■ **Assigned task**
A complete, exact copy of the records below is the required result.

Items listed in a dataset
· · · · ·
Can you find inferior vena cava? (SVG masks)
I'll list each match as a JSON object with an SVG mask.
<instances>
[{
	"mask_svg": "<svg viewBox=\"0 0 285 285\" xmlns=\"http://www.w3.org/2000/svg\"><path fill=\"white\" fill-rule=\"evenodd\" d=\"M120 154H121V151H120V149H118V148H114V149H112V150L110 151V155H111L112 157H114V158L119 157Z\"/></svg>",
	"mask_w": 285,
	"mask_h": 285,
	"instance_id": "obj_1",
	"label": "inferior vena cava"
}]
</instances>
· · · · ·
■ **Solution to this exercise**
Can you find inferior vena cava? (SVG masks)
I'll list each match as a JSON object with an SVG mask.
<instances>
[{
	"mask_svg": "<svg viewBox=\"0 0 285 285\" xmlns=\"http://www.w3.org/2000/svg\"><path fill=\"white\" fill-rule=\"evenodd\" d=\"M120 154H121V151H120V149H118V148H114V149H112V150L110 151V155H111L112 157H114V158L119 157Z\"/></svg>",
	"mask_w": 285,
	"mask_h": 285,
	"instance_id": "obj_1",
	"label": "inferior vena cava"
}]
</instances>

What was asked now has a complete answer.